Robert Joseph Evans created MAPREDUCE-4833:
----------------------------------------------
Summary: Task can get stuck in FAIL_CONTAINER_CLEANUP
Key: MAPREDUCE-4833
URL: https://issues.apache.org/jira/browse/MAPREDUCE-4833
Project: Hadoop Map/Reduce
Issue Type: Bug
Components: applicationmaster, mrv2
Affects Versions: 0.23.5
Reporter: Robert Joseph Evans
Priority: Critical
If an NM goes down and the AM still tries to launch a container on it the
ContainerLauncherImpl can get stuck in an RPC timeout.

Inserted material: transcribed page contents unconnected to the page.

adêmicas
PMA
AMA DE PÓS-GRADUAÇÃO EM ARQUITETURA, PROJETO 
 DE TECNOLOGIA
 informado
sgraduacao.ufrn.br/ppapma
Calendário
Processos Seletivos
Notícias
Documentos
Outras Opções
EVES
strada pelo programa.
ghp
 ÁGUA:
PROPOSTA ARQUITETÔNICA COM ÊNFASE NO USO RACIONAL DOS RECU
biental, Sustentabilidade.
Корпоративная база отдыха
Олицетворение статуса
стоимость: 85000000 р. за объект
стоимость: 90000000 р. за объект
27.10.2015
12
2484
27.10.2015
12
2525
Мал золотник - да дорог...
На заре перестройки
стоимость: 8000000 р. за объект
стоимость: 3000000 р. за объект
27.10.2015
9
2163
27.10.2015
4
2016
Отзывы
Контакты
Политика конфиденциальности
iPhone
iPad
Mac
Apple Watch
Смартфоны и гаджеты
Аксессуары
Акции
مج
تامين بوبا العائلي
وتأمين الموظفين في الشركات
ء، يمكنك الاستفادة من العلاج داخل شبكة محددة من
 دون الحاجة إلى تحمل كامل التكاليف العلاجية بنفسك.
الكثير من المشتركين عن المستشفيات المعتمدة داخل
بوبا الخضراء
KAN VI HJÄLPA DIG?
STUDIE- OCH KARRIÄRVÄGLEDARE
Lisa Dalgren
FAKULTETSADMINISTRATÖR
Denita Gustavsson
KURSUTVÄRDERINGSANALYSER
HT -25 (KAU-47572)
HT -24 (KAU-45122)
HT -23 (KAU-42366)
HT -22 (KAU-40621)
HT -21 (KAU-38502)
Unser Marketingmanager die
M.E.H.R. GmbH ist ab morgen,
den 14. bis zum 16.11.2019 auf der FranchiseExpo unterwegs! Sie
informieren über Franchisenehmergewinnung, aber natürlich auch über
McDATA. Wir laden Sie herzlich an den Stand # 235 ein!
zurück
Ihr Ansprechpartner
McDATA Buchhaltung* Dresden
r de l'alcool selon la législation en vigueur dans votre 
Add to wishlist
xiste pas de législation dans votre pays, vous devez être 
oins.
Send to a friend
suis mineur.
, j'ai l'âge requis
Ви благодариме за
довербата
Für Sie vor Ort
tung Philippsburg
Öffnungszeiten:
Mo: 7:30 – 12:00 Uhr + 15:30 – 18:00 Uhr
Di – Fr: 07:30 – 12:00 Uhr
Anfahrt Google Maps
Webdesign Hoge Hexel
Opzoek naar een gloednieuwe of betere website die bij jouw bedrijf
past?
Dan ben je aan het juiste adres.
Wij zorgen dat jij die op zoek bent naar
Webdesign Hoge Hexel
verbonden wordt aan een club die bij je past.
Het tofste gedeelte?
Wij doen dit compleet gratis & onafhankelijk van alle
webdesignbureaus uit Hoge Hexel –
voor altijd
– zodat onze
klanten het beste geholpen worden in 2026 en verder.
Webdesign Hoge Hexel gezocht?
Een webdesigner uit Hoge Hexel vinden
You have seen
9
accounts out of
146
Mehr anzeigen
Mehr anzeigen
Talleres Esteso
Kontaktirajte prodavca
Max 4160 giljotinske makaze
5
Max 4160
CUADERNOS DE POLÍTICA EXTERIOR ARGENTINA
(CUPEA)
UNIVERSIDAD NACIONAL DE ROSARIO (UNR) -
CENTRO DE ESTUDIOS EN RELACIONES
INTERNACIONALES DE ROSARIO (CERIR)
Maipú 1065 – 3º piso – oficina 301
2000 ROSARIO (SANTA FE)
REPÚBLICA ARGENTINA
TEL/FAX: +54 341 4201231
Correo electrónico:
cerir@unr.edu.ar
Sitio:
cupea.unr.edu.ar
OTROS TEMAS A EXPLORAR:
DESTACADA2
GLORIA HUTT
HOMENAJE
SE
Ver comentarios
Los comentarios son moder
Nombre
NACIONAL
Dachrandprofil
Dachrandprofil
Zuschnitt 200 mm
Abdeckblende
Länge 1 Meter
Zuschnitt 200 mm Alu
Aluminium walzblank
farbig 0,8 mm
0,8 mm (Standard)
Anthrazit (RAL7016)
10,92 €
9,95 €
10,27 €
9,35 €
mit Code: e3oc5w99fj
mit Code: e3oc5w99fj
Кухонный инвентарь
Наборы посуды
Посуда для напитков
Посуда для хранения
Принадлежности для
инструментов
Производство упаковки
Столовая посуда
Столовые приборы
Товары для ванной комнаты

At the same time the RM
may notice that the NM has gone away and inform the AM of this, this triggers a
TA_FAILMSG. If the TA_FAILMSG arrives at the TaskAttemptImpl before the
TA_CONTAINER_LAUNCH_FAILED message then the task attempt will try to kill the
container, but the ContainerLauncherImpl will not send back a
TA_CONTAINER_CLEANED event causing the attempt to be stuck.
--
This message is automatically generated by JIRA.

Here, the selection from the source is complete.